Revisit compressible plane Couette and Poiseuille instability: Spectrum features of disturbances and dominant instability

Understanding the instability of compressible shear flows is of both academic interest and practical importance for predicting transition in such flows. In this paper, the linear stability of compressible plane Couette flow and Poiseuille flow in temporal mode is revisited, with emphasis on spectrum features of disturbances and dominant instability at different Mach numbers. The disturbance spectra of different discrete modes are presented, including acoustic modes (i.e., even modes II, IV, etc. and odd modes I, III, etc.) and viscous modes. The results show that as wavenumber increases, the even modes are first synchronized with the viscous branch when their phase velocities are a bit larger than zero, and subsequently synchronized with odd modes when their phase velocities coincide with each other. The synchronizations cause branching of the dispersion curves, and the even modes have several maxima of growth rate.

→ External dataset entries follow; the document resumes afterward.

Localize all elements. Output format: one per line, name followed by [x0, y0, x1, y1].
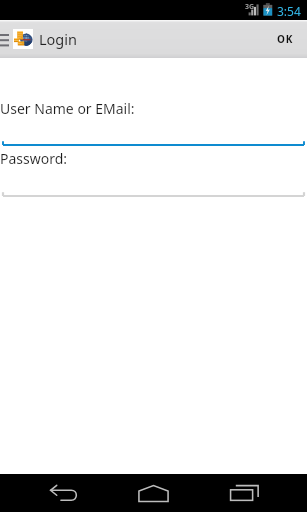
staticText: 3G	[245, 2, 255, 12]
button[interactable]	[0, 141, 307, 149]
button[interactable]	[0, 192, 307, 200]
staticText: Login	[39, 29, 77, 49]
button[interactable]: Back	[40, 474, 88, 512]
staticText: OK	[277, 32, 294, 46]
staticText: Password:	[0, 149, 68, 168]
button[interactable]: Open navigation drawer	[0, 20, 35, 58]
button[interactable]: Recent apps	[220, 474, 268, 512]
button[interactable]: Home	[129, 474, 177, 512]
staticText: 3:54	[277, 3, 301, 19]
staticText: User Name or EMail:	[0, 99, 135, 118]
button[interactable]: OK	[263, 20, 307, 58]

The low-wavenumber maximum (with phase velocity close to zero) is associated with viscous instability and the higher-wavenumber maxima correspond to inviscid instability. Depending on the flow parameters, the branching topology may involve multimodes, which is different from the spectrum branching observed in hypersonic boundary layer. In compressible Couette flow, the mode-II viscous and inviscid instabilities dominate the instability at different Mach numbers. In compressible plane Poiseuille flow, multiple instability modes coexist, including the viscous Tollmien-Schlichting (TS) mode, the acoustic viscous instability modes II and IV and acoustic inviscid instability modes I and III. As Mach number increases (i.e., from incompressible to hypersonic), the mode TS, II, IV, and III would successively dominate the Poiseuille-flow instability. These results yield a comprehensive understanding of the disturbance spectrum and modal instability in compressible plane Couette and Poiseuille flows.